The Surprising Engineering Behind QR Codes

· 5 min read · QR Cheetah

QR codes look simple. Black and white squares encoding a URL. But building QR Cheetah revealed layers of engineering complexity hiding behind that grid of pixels.

Error Correction: The Hidden Superpower

Every QR code contains redundant data specifically so it can survive damage. The QR specification defines four error correction levels: L (7% recovery), M (15%), Q (25%), and H (30%). At level H, nearly a third of the code can be destroyed or obscured and a scanner will still read it correctly.

This is not just for damaged codes. Error correction is what makes branded QR codes possible. When you overlay a logo on a QR code, you are deliberately destroying part of the data. The logo covers modules (the individual squares) that contain encoded information. The code remains scannable only because the error correction algorithm can reconstruct the missing data from the redundancy. A logo that covers more than the error correction percentage will produce a code that some scanners cannot read -- which is why QR Cheetah defaults to level H when logo overlays are enabled.

Why Contrast Matters More Than Color

QR codes do not have to be black and white.
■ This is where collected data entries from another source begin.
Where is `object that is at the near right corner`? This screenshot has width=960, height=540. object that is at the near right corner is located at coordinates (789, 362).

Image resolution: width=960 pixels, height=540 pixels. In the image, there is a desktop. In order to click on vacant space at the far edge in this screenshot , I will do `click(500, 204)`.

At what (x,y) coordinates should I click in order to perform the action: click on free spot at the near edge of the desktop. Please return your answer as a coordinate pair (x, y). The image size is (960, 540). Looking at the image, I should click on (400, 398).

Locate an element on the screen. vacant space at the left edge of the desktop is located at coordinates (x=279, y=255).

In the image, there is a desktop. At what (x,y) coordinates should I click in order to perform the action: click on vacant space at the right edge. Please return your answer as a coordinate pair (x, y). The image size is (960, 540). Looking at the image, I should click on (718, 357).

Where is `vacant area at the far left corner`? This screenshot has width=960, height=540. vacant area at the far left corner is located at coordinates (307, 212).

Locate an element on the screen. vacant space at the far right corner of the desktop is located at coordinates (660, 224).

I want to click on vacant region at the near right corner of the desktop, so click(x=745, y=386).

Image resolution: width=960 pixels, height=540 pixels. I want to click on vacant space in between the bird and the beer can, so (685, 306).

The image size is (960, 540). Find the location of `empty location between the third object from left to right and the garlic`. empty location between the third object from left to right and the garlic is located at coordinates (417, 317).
They can be any two colors -- as long as there is enough contrast between them. Scanners work by distinguishing "dark" modules from "light" modules, and they need a minimum contrast ratio to do this reliably. QR Cheetah enforces WCAG AA contrast ratios (4.5:1 minimum) between the foreground and background colors before generating a code.
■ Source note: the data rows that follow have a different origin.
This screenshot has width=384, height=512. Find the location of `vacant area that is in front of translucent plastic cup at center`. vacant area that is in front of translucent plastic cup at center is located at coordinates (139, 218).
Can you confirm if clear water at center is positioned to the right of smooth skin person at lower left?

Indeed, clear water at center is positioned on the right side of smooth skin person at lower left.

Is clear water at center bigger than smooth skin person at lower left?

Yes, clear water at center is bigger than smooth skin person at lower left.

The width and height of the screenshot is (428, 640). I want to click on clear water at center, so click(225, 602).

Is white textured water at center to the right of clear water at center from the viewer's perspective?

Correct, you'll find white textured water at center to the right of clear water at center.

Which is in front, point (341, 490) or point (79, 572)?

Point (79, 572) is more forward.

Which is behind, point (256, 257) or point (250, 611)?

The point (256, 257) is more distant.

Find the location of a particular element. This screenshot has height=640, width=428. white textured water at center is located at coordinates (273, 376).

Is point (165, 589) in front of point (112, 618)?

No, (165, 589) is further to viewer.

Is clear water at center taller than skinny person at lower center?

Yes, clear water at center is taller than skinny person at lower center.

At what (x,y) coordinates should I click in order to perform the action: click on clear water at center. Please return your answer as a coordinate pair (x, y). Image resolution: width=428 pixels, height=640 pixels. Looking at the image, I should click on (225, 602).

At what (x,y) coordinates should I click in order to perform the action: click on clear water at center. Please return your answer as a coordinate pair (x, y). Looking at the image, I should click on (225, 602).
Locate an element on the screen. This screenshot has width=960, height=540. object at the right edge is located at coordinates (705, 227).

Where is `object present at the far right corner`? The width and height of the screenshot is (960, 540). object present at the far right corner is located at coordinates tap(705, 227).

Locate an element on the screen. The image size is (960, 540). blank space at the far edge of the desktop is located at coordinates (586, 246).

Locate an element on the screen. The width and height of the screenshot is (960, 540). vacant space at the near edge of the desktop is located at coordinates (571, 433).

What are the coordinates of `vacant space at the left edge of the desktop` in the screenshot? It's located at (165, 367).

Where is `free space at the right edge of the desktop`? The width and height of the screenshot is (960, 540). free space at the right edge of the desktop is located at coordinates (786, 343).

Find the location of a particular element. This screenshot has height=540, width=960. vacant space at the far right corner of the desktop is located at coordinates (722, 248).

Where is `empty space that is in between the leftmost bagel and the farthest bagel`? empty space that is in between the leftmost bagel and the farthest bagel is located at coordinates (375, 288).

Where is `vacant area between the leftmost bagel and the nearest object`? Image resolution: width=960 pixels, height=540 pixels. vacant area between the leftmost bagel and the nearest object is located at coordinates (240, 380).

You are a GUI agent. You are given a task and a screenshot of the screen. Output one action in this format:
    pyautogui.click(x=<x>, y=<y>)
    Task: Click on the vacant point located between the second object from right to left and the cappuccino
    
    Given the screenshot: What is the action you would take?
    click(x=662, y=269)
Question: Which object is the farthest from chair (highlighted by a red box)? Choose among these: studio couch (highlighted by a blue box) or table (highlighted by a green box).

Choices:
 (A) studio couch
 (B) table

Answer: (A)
This catches the common mistake of choosing brand colors that look distinct to the human eye but confuse a camera. A dark blue on medium gray might look fine on screen, but a phone camera in poor lighting may not see enough difference to decode the pattern. The contrast check prevents users from creating beautiful codes that nobody can scan.

The iOS Safari Rendering Quirk

Apple's iOS has a built-in QR scanner in the Camera app and Safari. When a user scans a QR code with their iPhone camera, the resulting web request behaves differently from a normal browser visit. There is no referrer header, the fetch metadata indicates the request did not originate from a website, and the user agent string identifies Safari on iOS -- but with none of the typical navigation signals.

This combination is unique enough to identify iOS camera scans with high confidence. It matters for analytics because these scans represent physical-world engagement -- someone pointed their phone at a printed code -- which is a qualitatively different signal from someone clicking a link on a website.

Bot Traffic: The 40% Problem

When a QR code URL is shared in a messaging app or posted on social media, the platform generates a link preview by fetching the URL. WhatsApp, Facebook, Twitter, LinkedIn, and Slack all do this. Each preview fetch looks like a scan in the analytics unless you filter it out.

In practice, bot traffic can account for 40% or more of apparent scans. QR Cheetah identifies bot requests by matching known crawler user agent strings and excludes them from scan counts. Without this filtering, scan analytics would be meaningless -- a single share in a group chat could register as dozens of "scans" from the preview bots of every member's messaging app.